Episkevology
The Myth of “Just Needing to Find the Right Therapist”
Why This Narrative Places the Burden on the Traumatized
There’s a popular belief that if therapy isn’t working, the solution is simple:
“You just haven’t found the right therapist yet.”
It sounds hopeful.
It sounds empowering.
It sounds like a plan.
But for trauma survivors, this narrative is not hopeful — it’s harmful.
Because “finding the right therapist” requires resources the traumatized person does not have, and the system knows it.
1. The Search Itself Is a Form of Labor
To “choose strategically,” a survivor must:
- research providers
- navigate insurance
- make phone calls
- explain their trauma repeatedly
- risk being misunderstood
- risk being dismissed
- risk being harmed
- recover from that harm
- try again
This is not healing.
This is administrative survival work.
And it is placed entirely on the person who is already carrying the most.
2. The System Pretends Scarcity Is a Personal Problem
The myth implies:
- the right therapist is out there
- you just haven’t looked hard enough
- you just haven’t tried enough people
- you just haven’t been patient enough
But scarcity is not a personal failure.
It’s a structural reality:
- trauma‑competent therapists are rare
- many are out of network
- many are booked out for months
- many don’t take insurance
- many don’t work with families
- many collapse under emotional intensity
- many cater to the adult who pays
This is not a scavenger hunt.
It’s a system with built‑in bottlenecks.
3. The Burden Always Falls on the Survivor
The myth quietly assumes the traumatized person has:
- time
- money
- transportation
- emotional bandwidth
- childcare
- stability
- the ability to tolerate repeated disappointment
- the ability to keep functioning while searching
Most survivors don’t.
And yet the system still says:
“Just keep looking.”
As if the search itself isn’t retraumatizing.
4. The Family System Adds Another Layer of Impossibility
Even if the survivor did find a competent therapist, they still face:
- an emotionally immature adult who won’t tolerate accountability
- a therapist who centers the adult’s comfort
- a system that rewards neutrality over truth
- insurance that won’t cover specialized care
- financial strain
- logistical barriers
- the risk of reenactment in every session
The myth ignores all of this.
It pretends therapy is a simple consumer choice, not a power‑laden environment where the most vulnerable person has the least control.
5. The Hard Truth: Strategy Still Requires Resources
“Choosing strategically” is not wrong — it’s realistic.
But it still requires:
- clarity
- energy
- money
- time
- safety
- support
- the ability to withstand harm while searching
These are the very things trauma strips away.
So yes — even the “strategic” version still places the burden on the traumatized person.
And that is the part the system refuses to acknowledge.
6. The Real Problem Isn’t You — It’s the System
The issue is not:
- your standards
- your expectations
- your trauma
- your intelligence
- your emotional intensity
- your “difficulty”
The issue is that the mental‑health system is built around:
- scarcity
- neutrality
- adult‑centric framing
- insurance limitations
- emotional comfort for the least accountable person
- training gaps in power, coercion, and structural literacy
You’re not failing to find help.
You’re navigating a system that was never designed to hold you.
7. The Takeaway
The myth of “just needing to find the right therapist” is not hope.

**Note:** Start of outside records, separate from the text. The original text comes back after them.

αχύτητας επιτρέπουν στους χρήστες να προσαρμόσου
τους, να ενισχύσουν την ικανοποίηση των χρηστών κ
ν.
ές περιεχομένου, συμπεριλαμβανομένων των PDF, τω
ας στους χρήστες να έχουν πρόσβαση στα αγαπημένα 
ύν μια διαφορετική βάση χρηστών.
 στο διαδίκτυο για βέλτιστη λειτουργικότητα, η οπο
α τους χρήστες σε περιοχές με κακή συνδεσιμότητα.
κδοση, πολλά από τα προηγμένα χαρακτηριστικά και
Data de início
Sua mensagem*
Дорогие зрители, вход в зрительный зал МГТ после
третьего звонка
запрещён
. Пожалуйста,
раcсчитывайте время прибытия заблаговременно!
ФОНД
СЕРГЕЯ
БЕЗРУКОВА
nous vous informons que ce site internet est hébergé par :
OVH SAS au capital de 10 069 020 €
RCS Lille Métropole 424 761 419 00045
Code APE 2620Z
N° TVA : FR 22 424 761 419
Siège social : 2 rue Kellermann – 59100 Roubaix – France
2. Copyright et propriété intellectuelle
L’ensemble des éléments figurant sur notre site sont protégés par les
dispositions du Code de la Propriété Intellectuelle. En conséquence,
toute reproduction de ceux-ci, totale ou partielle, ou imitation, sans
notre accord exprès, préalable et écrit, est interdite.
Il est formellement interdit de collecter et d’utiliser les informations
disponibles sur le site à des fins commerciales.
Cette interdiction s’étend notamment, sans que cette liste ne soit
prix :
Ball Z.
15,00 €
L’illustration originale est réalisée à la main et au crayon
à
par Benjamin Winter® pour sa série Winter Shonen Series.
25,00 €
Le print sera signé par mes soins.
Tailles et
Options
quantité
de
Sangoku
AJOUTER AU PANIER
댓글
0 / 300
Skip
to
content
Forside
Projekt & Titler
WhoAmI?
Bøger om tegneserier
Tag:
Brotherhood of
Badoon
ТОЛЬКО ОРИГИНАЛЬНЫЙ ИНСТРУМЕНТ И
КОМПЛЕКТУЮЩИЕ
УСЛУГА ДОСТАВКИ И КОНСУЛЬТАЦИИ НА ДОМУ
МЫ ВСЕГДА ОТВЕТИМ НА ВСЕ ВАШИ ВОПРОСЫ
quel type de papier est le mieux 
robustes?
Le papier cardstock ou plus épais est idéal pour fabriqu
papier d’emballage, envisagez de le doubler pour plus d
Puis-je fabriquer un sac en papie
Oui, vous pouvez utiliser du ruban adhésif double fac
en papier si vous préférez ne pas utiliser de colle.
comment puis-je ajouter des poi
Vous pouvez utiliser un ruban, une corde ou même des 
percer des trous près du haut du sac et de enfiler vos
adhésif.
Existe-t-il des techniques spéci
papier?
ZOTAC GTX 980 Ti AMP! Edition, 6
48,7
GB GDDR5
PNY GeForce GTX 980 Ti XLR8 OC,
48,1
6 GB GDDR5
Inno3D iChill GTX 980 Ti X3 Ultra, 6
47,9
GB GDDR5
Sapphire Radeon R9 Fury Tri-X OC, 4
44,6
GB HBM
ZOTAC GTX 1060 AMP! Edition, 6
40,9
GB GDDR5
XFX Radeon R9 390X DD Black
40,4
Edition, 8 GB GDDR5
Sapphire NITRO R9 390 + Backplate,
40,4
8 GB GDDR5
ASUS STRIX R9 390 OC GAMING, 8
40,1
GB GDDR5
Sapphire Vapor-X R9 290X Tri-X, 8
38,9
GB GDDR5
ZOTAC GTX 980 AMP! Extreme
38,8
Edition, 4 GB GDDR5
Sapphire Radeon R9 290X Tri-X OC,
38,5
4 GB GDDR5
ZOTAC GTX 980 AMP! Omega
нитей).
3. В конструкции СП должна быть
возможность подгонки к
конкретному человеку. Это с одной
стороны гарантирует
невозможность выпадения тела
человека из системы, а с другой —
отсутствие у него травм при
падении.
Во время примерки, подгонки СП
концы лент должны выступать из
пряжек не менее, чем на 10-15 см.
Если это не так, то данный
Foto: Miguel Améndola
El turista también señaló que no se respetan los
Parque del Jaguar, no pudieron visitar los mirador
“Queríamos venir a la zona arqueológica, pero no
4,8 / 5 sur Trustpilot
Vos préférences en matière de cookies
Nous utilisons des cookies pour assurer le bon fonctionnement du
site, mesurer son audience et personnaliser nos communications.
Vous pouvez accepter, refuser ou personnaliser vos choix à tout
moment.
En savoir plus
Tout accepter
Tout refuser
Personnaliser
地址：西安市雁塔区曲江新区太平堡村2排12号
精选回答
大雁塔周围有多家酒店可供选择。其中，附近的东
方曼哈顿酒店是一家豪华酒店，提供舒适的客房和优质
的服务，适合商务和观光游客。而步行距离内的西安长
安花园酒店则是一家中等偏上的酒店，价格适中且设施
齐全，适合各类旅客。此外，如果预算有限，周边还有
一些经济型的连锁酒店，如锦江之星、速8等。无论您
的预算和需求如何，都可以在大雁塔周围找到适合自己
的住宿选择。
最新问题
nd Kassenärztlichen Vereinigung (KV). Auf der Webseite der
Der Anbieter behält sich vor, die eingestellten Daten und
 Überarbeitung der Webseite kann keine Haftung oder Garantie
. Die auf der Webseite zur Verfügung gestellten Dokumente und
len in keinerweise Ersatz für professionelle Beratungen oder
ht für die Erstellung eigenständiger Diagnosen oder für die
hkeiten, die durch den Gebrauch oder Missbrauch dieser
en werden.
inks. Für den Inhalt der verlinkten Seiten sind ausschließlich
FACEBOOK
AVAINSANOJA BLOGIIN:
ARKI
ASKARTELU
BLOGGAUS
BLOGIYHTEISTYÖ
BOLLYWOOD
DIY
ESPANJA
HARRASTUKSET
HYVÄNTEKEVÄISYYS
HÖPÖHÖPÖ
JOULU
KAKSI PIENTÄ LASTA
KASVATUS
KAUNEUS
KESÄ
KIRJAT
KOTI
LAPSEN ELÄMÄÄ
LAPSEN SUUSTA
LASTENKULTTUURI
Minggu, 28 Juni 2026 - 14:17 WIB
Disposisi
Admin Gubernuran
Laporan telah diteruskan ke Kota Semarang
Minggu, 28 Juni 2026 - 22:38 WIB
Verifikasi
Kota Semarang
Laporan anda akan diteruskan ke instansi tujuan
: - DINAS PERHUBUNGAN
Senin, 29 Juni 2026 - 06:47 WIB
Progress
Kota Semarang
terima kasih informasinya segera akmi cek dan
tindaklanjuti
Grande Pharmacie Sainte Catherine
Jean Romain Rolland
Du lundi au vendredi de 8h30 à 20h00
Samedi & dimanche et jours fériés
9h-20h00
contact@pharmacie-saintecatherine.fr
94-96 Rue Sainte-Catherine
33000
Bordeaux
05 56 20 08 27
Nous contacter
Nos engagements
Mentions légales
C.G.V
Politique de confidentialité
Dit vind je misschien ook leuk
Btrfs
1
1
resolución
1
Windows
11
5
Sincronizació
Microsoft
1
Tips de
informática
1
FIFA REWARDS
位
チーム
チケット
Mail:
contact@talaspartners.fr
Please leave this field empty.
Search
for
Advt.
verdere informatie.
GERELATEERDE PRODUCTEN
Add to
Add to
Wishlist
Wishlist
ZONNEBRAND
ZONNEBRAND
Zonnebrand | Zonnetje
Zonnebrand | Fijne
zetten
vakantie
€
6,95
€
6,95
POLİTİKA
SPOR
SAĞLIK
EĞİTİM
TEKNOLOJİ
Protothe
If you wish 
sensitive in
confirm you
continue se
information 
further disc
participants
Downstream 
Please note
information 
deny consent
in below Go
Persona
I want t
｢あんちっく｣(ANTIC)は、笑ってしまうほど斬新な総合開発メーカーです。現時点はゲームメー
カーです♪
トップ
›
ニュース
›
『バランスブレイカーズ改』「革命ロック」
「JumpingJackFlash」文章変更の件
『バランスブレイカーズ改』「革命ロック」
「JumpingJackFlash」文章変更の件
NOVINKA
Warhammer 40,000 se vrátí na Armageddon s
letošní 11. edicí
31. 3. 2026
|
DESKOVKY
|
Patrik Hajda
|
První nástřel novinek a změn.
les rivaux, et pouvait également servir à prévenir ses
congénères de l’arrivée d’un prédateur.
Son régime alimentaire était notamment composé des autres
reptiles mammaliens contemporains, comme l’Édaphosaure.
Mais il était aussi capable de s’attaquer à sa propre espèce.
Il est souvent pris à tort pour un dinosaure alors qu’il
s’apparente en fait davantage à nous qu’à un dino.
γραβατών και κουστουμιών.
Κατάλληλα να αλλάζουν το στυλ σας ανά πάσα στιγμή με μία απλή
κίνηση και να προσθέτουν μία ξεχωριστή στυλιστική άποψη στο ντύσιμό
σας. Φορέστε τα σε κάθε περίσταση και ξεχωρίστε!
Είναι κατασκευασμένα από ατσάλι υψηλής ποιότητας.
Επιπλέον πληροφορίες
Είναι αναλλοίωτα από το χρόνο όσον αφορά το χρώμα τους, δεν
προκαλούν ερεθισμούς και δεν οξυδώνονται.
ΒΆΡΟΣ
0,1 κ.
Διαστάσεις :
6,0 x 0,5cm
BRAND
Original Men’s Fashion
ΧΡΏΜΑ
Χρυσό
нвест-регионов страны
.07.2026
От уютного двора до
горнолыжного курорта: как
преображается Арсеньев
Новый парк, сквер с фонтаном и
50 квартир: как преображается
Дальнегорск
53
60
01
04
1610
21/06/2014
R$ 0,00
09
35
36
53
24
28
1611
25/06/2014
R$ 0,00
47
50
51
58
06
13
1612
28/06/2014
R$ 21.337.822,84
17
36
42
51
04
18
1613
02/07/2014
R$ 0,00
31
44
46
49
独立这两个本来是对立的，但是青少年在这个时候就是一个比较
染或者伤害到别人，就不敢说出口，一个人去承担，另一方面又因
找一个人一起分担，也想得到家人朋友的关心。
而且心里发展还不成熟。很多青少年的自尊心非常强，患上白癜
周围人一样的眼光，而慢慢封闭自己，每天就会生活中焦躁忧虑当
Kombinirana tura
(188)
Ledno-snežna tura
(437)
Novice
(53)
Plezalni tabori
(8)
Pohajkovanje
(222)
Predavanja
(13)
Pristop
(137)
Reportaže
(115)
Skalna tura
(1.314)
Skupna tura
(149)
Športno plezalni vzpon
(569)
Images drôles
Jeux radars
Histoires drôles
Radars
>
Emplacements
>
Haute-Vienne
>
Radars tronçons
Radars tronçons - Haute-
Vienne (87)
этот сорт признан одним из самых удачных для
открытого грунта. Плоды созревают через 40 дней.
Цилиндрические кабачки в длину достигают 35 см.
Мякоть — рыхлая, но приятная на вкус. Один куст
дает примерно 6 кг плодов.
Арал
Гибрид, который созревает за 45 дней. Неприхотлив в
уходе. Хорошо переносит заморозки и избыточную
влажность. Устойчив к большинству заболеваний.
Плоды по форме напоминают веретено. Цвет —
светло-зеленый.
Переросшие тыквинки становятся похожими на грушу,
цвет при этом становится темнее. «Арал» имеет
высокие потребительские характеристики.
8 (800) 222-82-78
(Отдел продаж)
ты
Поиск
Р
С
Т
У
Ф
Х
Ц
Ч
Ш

It’s a burden disguised as advice.
It asks the traumatized person to:
- do the labor
- absorb the harm
- manage the logistics
- carry the emotional load
- and keep trying
while the system avoids accountability for its own limitations.
Naming this isn’t giving up.
It’s refusing to be gaslit by a narrative that was never built for survivors.
It’s the beginning of building safety based on reality, not myth.